■ **Instructions to follow**
Check each line of the entries for "бухгалтерский" and report the ones that have it.
Top of Data to use
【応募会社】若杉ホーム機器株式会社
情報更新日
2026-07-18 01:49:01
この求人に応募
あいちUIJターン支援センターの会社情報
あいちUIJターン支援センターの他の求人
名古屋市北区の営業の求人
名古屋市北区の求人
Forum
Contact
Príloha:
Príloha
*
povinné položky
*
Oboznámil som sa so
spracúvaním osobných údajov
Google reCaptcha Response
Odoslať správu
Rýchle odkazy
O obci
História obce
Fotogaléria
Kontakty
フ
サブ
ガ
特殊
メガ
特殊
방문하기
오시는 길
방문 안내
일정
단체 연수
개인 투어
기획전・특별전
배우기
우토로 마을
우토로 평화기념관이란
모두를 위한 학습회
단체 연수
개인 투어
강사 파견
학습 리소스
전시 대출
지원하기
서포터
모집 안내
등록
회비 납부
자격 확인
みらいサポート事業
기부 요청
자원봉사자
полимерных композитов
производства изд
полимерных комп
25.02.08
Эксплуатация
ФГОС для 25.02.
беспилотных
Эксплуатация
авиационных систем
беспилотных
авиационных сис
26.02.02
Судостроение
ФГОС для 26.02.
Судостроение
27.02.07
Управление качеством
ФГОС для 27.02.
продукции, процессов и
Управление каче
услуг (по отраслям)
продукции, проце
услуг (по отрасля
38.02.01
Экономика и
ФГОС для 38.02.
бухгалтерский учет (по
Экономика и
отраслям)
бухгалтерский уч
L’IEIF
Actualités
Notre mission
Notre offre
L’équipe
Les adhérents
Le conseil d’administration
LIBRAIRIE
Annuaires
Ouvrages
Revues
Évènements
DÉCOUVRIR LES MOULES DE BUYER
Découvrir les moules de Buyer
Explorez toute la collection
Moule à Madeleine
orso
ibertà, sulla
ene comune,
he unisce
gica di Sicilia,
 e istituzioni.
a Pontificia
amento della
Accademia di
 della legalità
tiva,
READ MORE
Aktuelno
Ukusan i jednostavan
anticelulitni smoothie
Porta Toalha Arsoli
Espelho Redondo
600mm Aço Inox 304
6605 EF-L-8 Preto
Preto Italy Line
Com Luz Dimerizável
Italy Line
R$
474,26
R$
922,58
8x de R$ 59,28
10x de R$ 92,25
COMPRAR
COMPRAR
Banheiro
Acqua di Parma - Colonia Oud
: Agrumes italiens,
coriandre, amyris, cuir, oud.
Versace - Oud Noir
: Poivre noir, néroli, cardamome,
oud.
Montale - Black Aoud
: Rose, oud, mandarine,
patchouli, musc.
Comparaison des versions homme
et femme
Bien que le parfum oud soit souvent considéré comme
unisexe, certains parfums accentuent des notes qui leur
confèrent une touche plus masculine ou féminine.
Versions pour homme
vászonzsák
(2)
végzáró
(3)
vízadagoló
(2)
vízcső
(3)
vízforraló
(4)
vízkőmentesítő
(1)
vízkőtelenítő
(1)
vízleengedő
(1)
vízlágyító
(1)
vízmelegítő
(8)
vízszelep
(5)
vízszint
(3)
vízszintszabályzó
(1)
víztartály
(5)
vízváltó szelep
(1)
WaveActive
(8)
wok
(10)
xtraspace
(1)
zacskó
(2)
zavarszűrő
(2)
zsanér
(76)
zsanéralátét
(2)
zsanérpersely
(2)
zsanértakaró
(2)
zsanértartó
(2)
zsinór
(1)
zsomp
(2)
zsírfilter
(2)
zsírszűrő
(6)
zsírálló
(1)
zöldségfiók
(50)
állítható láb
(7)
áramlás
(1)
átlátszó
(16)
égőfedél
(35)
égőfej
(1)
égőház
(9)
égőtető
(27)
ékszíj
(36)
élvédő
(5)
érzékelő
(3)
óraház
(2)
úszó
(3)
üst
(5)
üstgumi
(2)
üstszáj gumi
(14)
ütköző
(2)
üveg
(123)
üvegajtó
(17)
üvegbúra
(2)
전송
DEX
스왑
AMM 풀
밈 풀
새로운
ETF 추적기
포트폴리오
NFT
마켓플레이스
Bottom of Data to use
■ **Exercise output**
бухгалтерский учет (по
бухгалтерский уч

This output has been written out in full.